Why would I buy a truck that still required me to go through someone else to move large loads? Why would I buy vegan beans that required animal harm to be produced? Why would I buy an electric car that ruined the environment? That's not signaling by consumption, that is things serving their intended purpose. It's no more political than advertising toilet bowl cleaner with clean toilets. People consume what they value for the reason they value it. That what people financially value correlates with what people culturally value is hardly surprising. I'm not watching millennial targeted netflix shows alone in my living room to demonstrate to my furniture how much of a millennial I am. The fact we all consume things that others would consider weird or otherwise socially disapprove of only makes sense in a world where we are trying to satisfy internal desires despite the potential social signals they might send.
The ability some people have to make everything political never ceases to amaze me. It's a conservative car because you can checks notes fit a wheelchair in the back?

It's simply an appliance. It's no more political than a toaster. Maybe more liberals like toast, but that doesn't make the toaster liberal.
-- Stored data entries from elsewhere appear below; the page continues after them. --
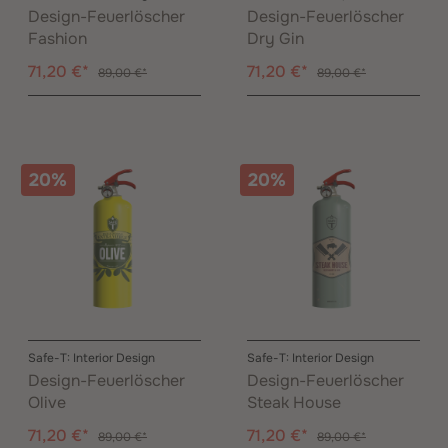
Design-Feuerlöscher
Design-Feuerlöscher
Fashion
Dry Gin
71,20 €*
71,20 €*
89,00 €*
89,00 €*
20%
20%
Safe-T: Interior Design
Safe-T: Interior Design
Design-Feuerlöscher
Design-Feuerlöscher
Olive
Steak House
71,20 €*
71,20 €*
89,00 €*
89,00 €*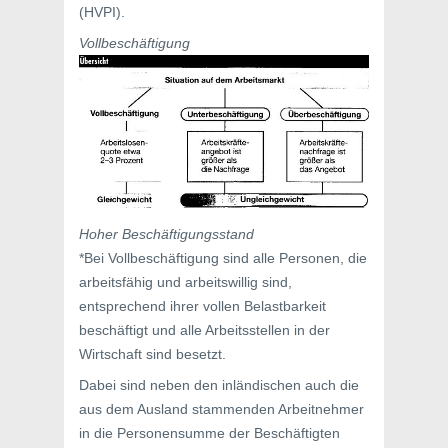
(HVPI).
Vollbeschäftigung
Hoher Beschäftigungsstand
*Bei Vollbeschäftigung sind alle Personen, die
arbeitsfähig und arbeitswillig sind,
entsprechend ihrer vollen Belastbarkeit
beschäftigt und alle Arbeitsstellen in der
Wirtschaft sind besetzt.
Dabei sind neben den inländischen auch die
aus dem Ausland stammenden Arbeitnehmer
in die Personensumme der Beschäftigten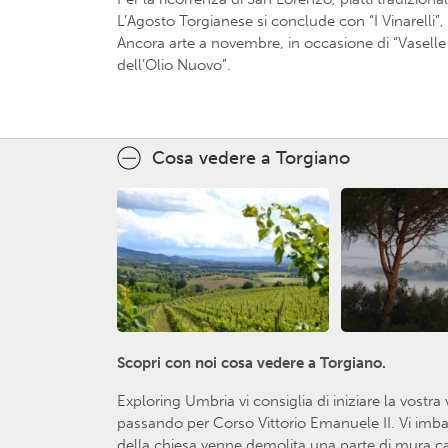
L’Agosto Torgianese si conclude con “I Vinarelli”, 
Ancora arte a novembre, in occasione di “Vaselle 
dell’Olio Nuovo”.
Cosa vedere a Torgiano
Scopri con noi cosa vedere a Torgiano.
Exploring Umbria vi consiglia di iniziare la vostr
passando per Corso Vittorio Emanuele II. Vi imbat
della chiesa venne demolita una parte di mura cast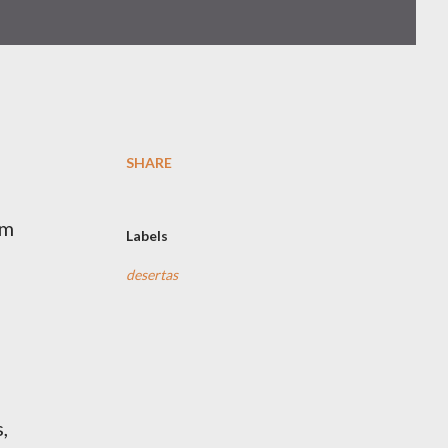
SHARE
om
Labels
desertas
,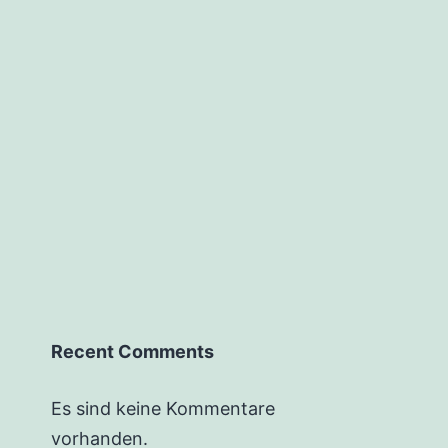
Recent Comments
Es sind keine Kommentare
vorhanden.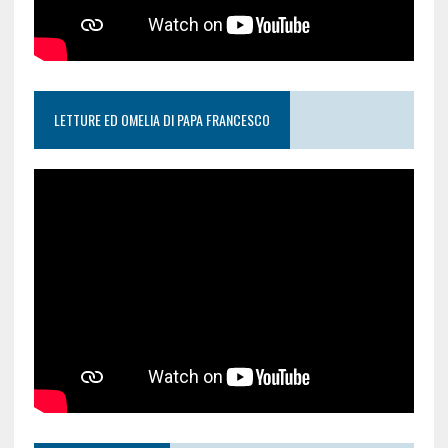
LETTURE ED OMELIA DI PAPA FRANCESCO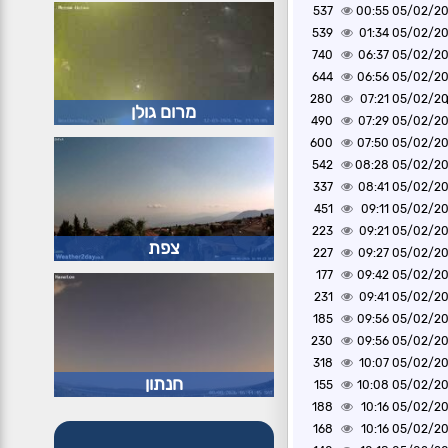
537
05/02/2025 0
539
05/02/2025 0
740
05/02/2025 0
644
05/02/2025 0
280
05/02/2025 0
מרום גולן
490
05/02/2025 0
600
05/02/2025 0
542
05/02/2025 0
337
05/02/2025 0
451
05/02/2025 0
223
05/02/2025 0
צפת
227
05/02/2025 0
177
05/02/2025 0
231
05/02/2025 0
185
05/02/2025 0
230
05/02/2025 0
318
05/02/2025 1
חנתון
155
05/02/2025 1
188
05/02/2025 1
168
05/02/2025 1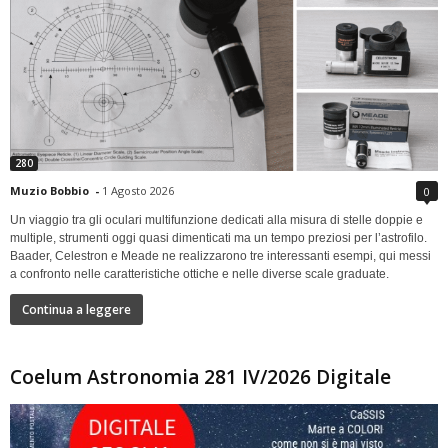
280
Muzio Bobbio
-
1 Agosto 2026
0
Un viaggio tra gli oculari multifunzione dedicati alla misura di stelle doppie e
multiple, strumenti oggi quasi dimenticati ma un tempo preziosi per l’astrofilo.
Baader, Celestron e Meade ne realizzarono tre interessanti esempi, qui messi
a confronto nelle caratteristiche ottiche e nelle diverse scale graduate.
Continua a leggere
Coelum Astronomia 281 IV/2026 Digitale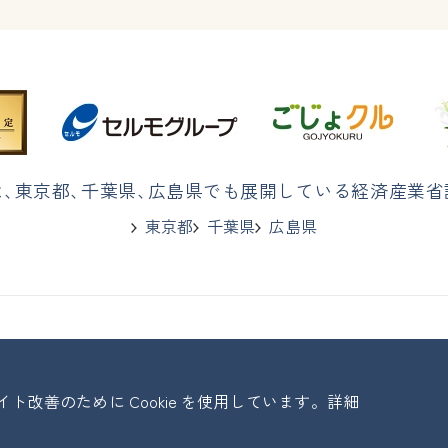
は
、
東京都
、
千葉県
、
広島県でも展開している経済産業省
東京都
千葉県
広島県
改善のために Cookie を使用しています。詳細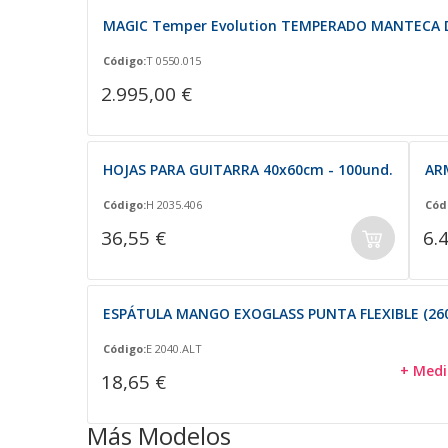
MAGIC Temper Evolution TEMPERADO MANTECA 
Código:
T 0550.015
2.995,00 €
HOJAS PARA GUITARRA 40x60cm - 100und.
AR
Código:
H 2035.406
Cód
36,55 €
6.
ESPÁTULA MANGO EXOGLASS PUNTA FLEXIBLE (260
Código:
E 2040.ALT
+ Medi
18,65 €
Más Modelos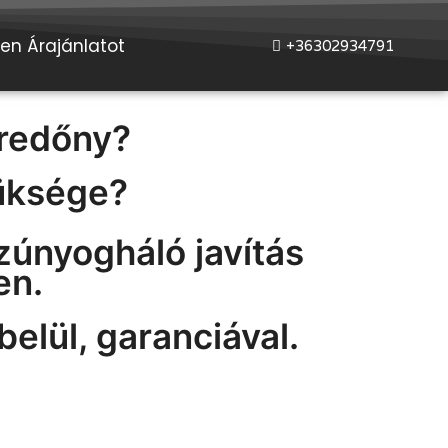
jen Árajánlatot
+36302934791
 redőny?
üksége?
zúnyogháló javítás
en.
belül, garanciával.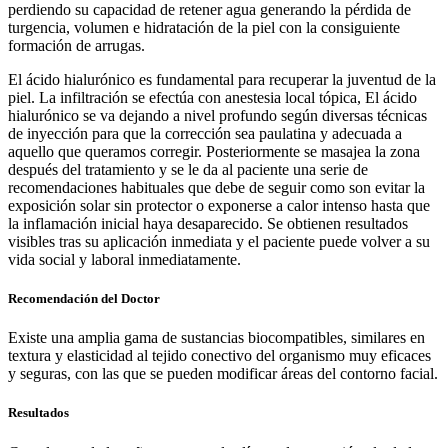
perdiendo su capacidad de retener agua generando la pérdida de
turgencia, volumen e hidratación de la piel con la consiguiente
formación de arrugas.
El ácido hialurónico es fundamental para recuperar la juventud de la
piel. La infiltración se efectúa con anestesia local tópica, El ácido
hialurónico se va dejando a nivel profundo según diversas técnicas
de inyección para que la corrección sea paulatina y adecuada a
aquello que queramos corregir. Posteriormente se masajea la zona
después del tratamiento y se le da al paciente una serie de
recomendaciones habituales que debe de seguir como son evitar la
exposición solar sin protector o exponerse a calor intenso hasta que
la inflamación inicial haya desaparecido. Se obtienen resultados
visibles tras su aplicación inmediata y el paciente puede volver a su
vida social y laboral inmediatamente.
Recomendación del Doctor
Existe una amplia gama de sustancias biocompatibles, similares en
textura y elasticidad al tejido conectivo del organismo muy eficaces
y seguras, con las que se pueden modificar áreas del contorno facial.
Resultados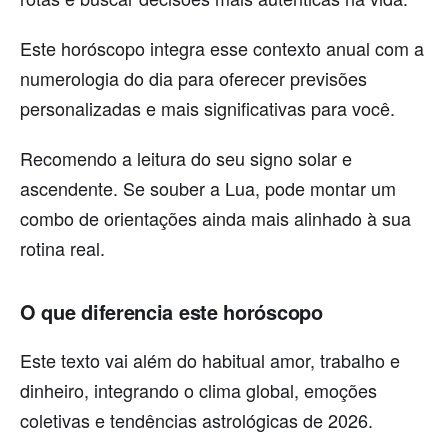
Este horóscopo integra esse contexto anual com a
numerologia do dia para oferecer previsões
personalizadas e mais significativas para você.
Recomendo a leitura do seu signo solar e
ascendente. Se souber a Lua, pode montar um
combo de orientações ainda mais alinhado à sua
rotina real.
O que diferencia este horóscopo
Este texto vai além do habitual amor, trabalho e
dinheiro, integrando o clima global, emoções
coletivas e tendências astrológicas de 2026.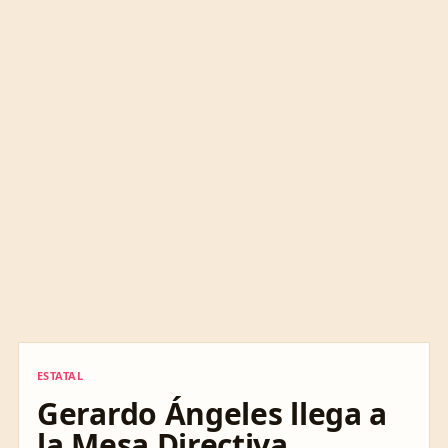
ESTATAL
ESTATAL
Gerardo Ángeles llega a
la Mesa Directiva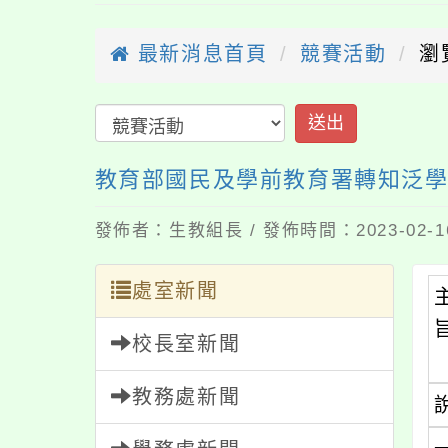
最新消息首頁
競賽活動
瀏
送出
教育部國民及學前教育署轉知泛學優
發佈者：生教組長 / 發佈時間：2023-02-
處室新聞
校長室新聞
教務處新聞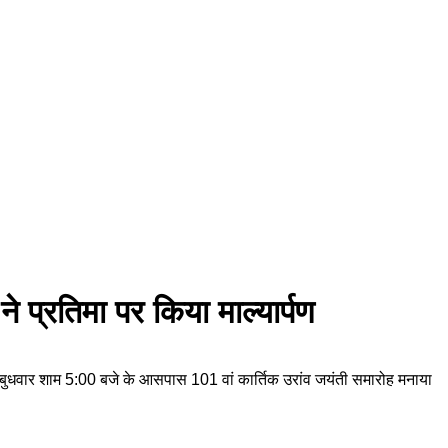
े प्रतिमा पर किया माल्यार्पण
ी में बुधवार शाम 5:00 बजे के आसपास 101 वां कार्तिक उरांव जयंती समारोह मनाया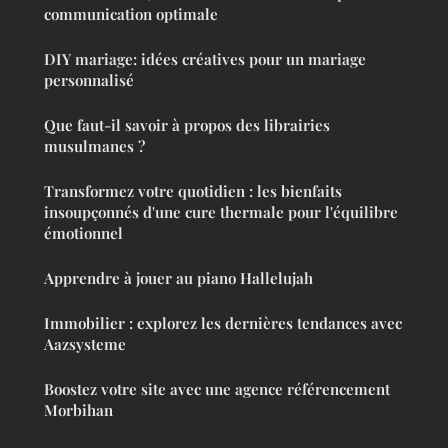
communication optimale
DIY mariage: idées créatives pour un mariage
personnalisé
Que faut-il savoir à propos des librairies
musulmanes ?
Transformez votre quotidien : les bienfaits
insoupçonnés d'une cure thermale pour l'équilibre
émotionnel
Apprendre à jouer au piano Hallelujah
Immobilier : explorez les dernières tendances avec
Aazsysteme
Boostez votre site avec une agence référencement
Morbihan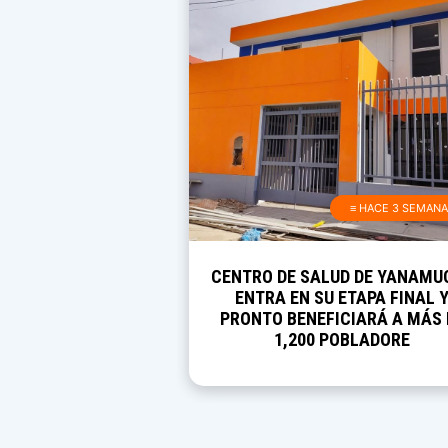
≡ HACE 3 SEMAN
CENTRO DE SALUD DE YANAMU
ENTRA EN SU ETAPA FINAL 
PRONTO BENEFICIARÁ A MÁS 
1,200 POBLADORE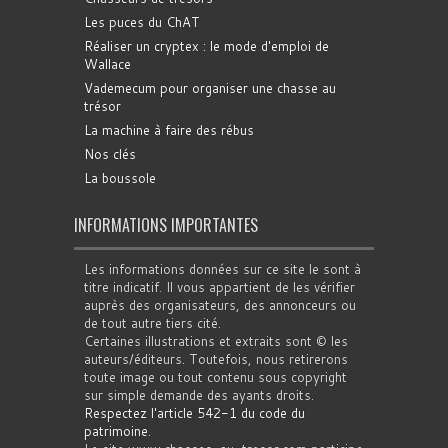
Les puces du ChAT
Réaliser un cryptex : le mode d'emploi de
Wallace
Vademecum pour organiser une chasse au
trésor
La machine à faire des rébus
Nos clés
La boussole
INFORMATIONS IMPORTANTES
Les informations données sur ce site le sont à
titre indicatif. Il vous appartient de les vérifier
auprès des organisateurs, des annonceurs ou
de tout autre tiers cité.
Certaines illustrations et extraits sont © les
auteurs/éditeurs. Toutefois, nous retirerons
toute image ou tout contenu sous copyright
sur simple demande des ayants droits.
Respectez l'article 542-1 du code du
patrimoine
.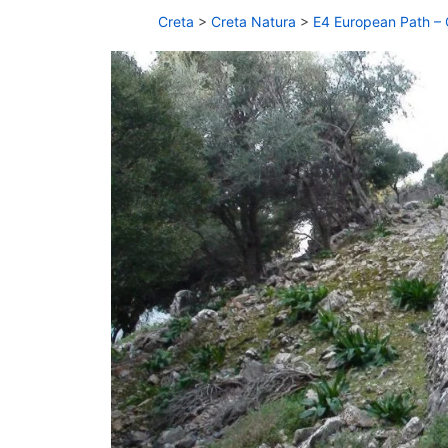
Creta
>
Creta Natura
>
E4 European Path – 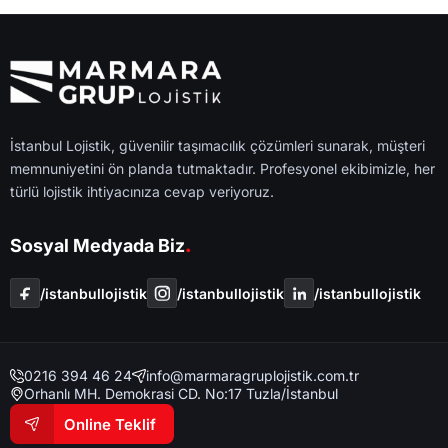
İstanbul Lojistik, güvenilir taşımacılık çözümleri sunarak, müşteri
memnuniyetini ön planda tutmaktadır. Profesyonel ekibimizle, her
türlü lojistik ihtiyacınıza cevap veriyoruz.
.
Sosyal Medyada Biz
/i̇stanbullojistik
/i̇stanbullojistik
/i̇stanbullojistik
0216 394 46 24
info@marmaragruplojistik.com.tr
Orhanlı MH. Demokrasi CD. No:17 Tuzla/İstanbul
Online Teklif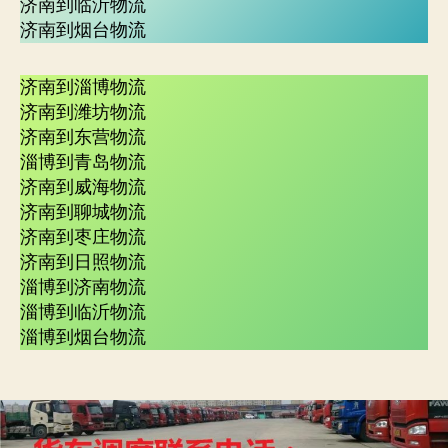
济南到临沂物流
济南到烟台物流
济南到淄博物流
济南到潍坊物流
济南到东营物流
淄博到青岛物流
济南到威海物流
济南到聊城物流
济南到枣庄物流
济南到日照物流
淄博到济南物流
淄博到临沂物流
淄博到烟台物流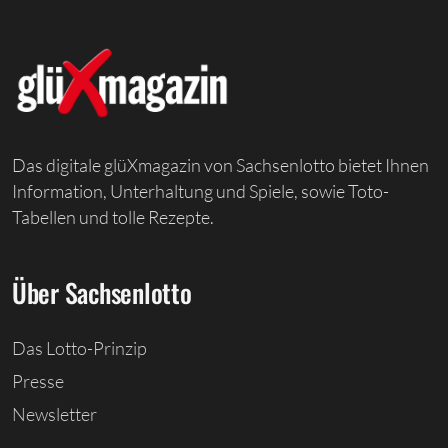
Das digitale glüXmagazin von Sachsenlotto bietet Ihnen
Information, Unterhaltung und Spiele, sowie Toto-
Tabellen und tolle Rezepte.
Über Sachsenlotto
Das Lotto-Prinzip
Presse
Newsletter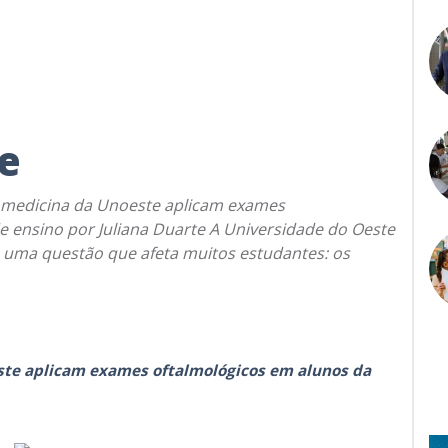
e
 medicina da Unoeste aplicam exames
e ensino por Juliana Duarte A Universidade do Oeste
ra uma questão que afeta muitos estudantes: os
te aplicam exames oftalmológicos em alunos da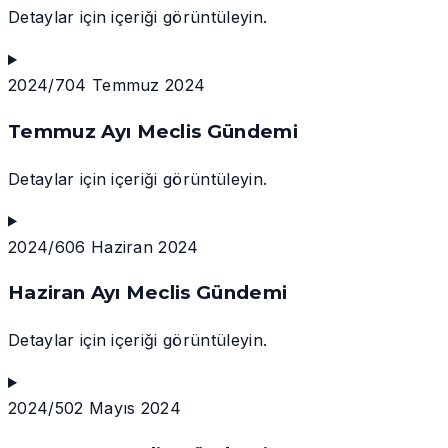
Detaylar için içeriği görüntüleyin.
2024/7
04 Temmuz 2024
Temmuz Ayı Meclis Gündemi
Detaylar için içeriği görüntüleyin.
2024/6
06 Haziran 2024
Haziran Ayı Meclis Gündemi
Detaylar için içeriği görüntüleyin.
2024/5
02 Mayıs 2024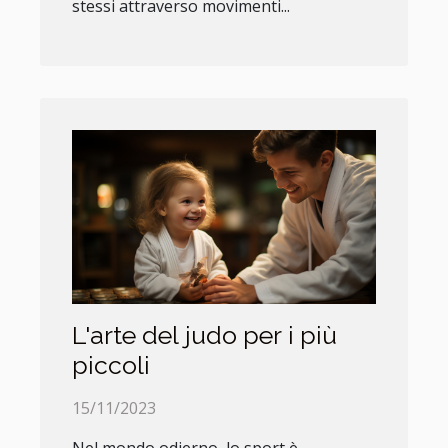
stessi attraverso movimenti...
L'arte del judo per i più
piccoli
15/11/2023
Nel mondo odierno, lo sport è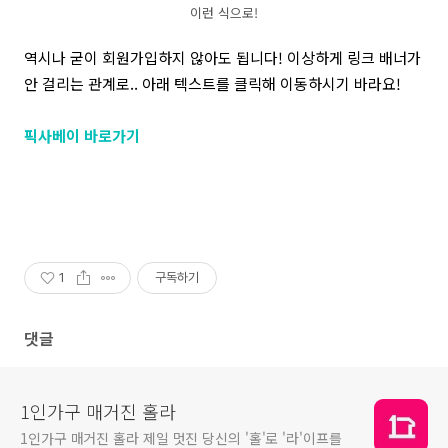
이런 식으로!
역시나 굳이 회원가입하지 않아도 됩니다! 이상하게 링크 배너가
안 걸리는 관계로.. 아래 텍스트를 클릭해 이동하시기 바라요!
픽
사베이
바로가기
1
구독하기
댓글
1인가구 매거진 홀라
1인가구 매거진 홀라 제일 멋진 당신의 '홀'로 '라'이프를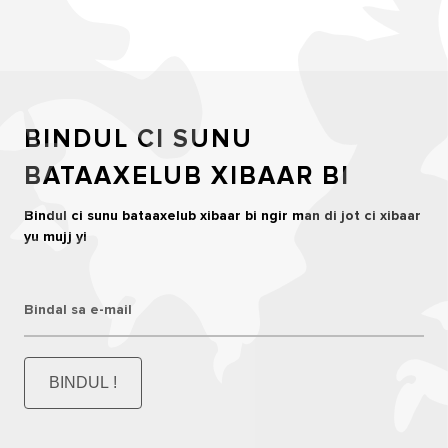
BINDUL CI SUNU
BATAAXELUB XIBAAR BI
Bindul ci sunu bataaxelub xibaar bi ngir man di jot ci xibaar
yu mujj yi
Bindal sa e-mail
BINDUL !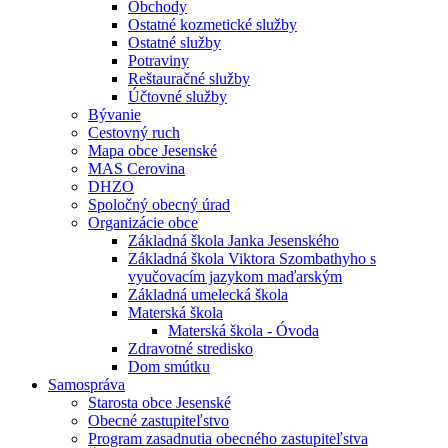
Obchody
Ostatné kozmetické služby
Ostatné služby
Potraviny
Reštauračné služby
Účtovné služby
Bývanie
Cestovný ruch
Mapa obce Jesenské
MAS Cerovina
DHZO
Spoločný obecný úrad
Organizácie obce
Základná škola Janka Jesenského
Základná škola Viktora Szombathyho s
vyučovacím jazykom maďarským
Základná umelecká škola
Materská škola
Materská škola - Óvoda
Zdravotné stredisko
Dom smútku
Samospráva
Starosta obce Jesenské
Obecné zastupiteľstvo
Program zasadnutia obecného zastupiteľstva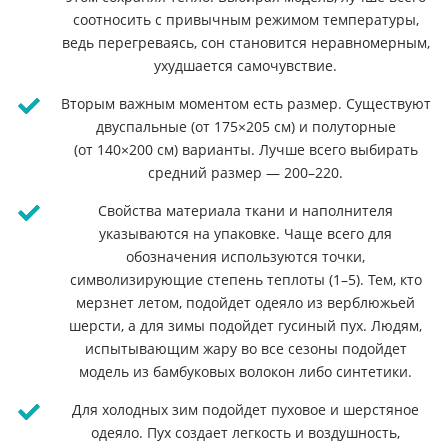
соотносить с привычным режимом температуры,
ведь перегреваясь, сон становится неравномерным,
ухудшается самочувствие.
Вторым важным моментом есть размер. Существуют
двуспальные (от 175×205 см) и полуторные
(от 140×200 см) варианты. Лучше всего выбирать
средний размер — 200–220.
Свойства материала ткани и наполнителя
указываются на упаковке. Чаще всего для
обозначения используются точки,
символизирующие степень теплоты (1–5). Тем, кто
мерзнет летом, подойдет одеяло из верблюжьей
шерсти, а для зимы подойдет гусиный пух. Людям,
испытывающим жару во все сезоны подойдет
модель из бамбуковых волокон либо синтетики.
Для холодных зим подойдет пуховое и шерстяное
одеяло. Пух создает легкость и воздушность,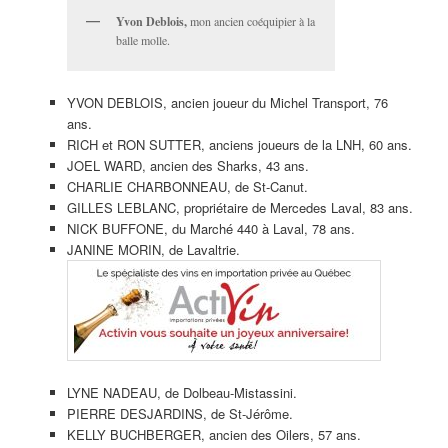
Yvon Deblois,
mon ancien coéquipier à la
balle molle.
YVON DEBLOIS, ancien joueur du Michel Transport, 76
ans.
RICH et RON SUTTER, anciens joueurs de la LNH, 60 ans.
JOEL WARD, ancien des Sharks, 43 ans.
CHARLIE CHARBONNEAU, de St-Canut.
GILLES LEBLANC, propriétaire de Mercedes Laval, 83 ans.
NICK BUFFONE, du Marché 440 à Laval, 78 ans.
JANINE MORIN, de Lavaltrie.
LYNE NADEAU, de Dolbeau-Mistassini.
PIERRE DESJARDINS, de St-Jérôme.
KELLY BUCHBERGER, ancien des Oilers, 57 ans.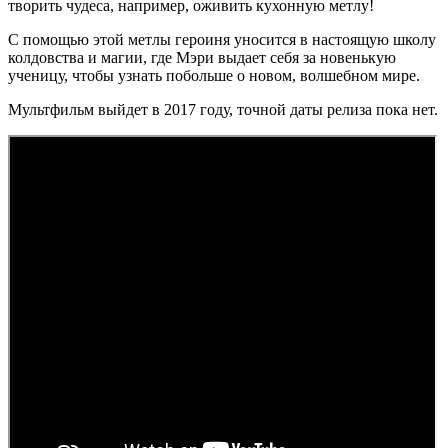
творить чудеса, например, оживить кухонную метлу!
С помощью этой метлы героиня уносится в настоящую школу
колдовства и магии, где Мэри выдает себя за новенькую
ученицу, чтобы узнать побольше о новом, волшебном мире.
Мультфильм выйдет в 2017 году, точной даты релиза пока нет.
Choosing to not recognize that political labels, like all subcultures (punk, goth, cottagecore, vsco girl, suburban dad, tech bro, raver, lgbt), have “aesthetics” that affect huge cross-sections of people’s lives from fashion, interests, to purchases doesn’t make them go away, it only lowers your own predictive power.
It helps make them go away, over time, in the same way that refusing to use group statistics to make judgements about individuals (at a cost to your own predictive power) helps redress the inequalities that led to differences in groups in the first place.
Ohh don't get me wrong, I strongly agree with this. But I think it's okay to take the blinders off to answer "why do these seemingly unrelated groups of people not buy hybrid cars?"

I really think the distinction is whether you look at these labels in good faith, care, attention to their history, and always through the lens of intersectionalism.

If there were no discernible conservative/liberal divide, what reason would the National Review (or The New Republic or The Nation or...) have for existing? And this sort of piece requires no research and fills space.
I've been driving a Prius in one model or another since 2004. It's just a car and has no discernible opinions other than the mileage readout telling me that I'm hitting the gas pedal too much.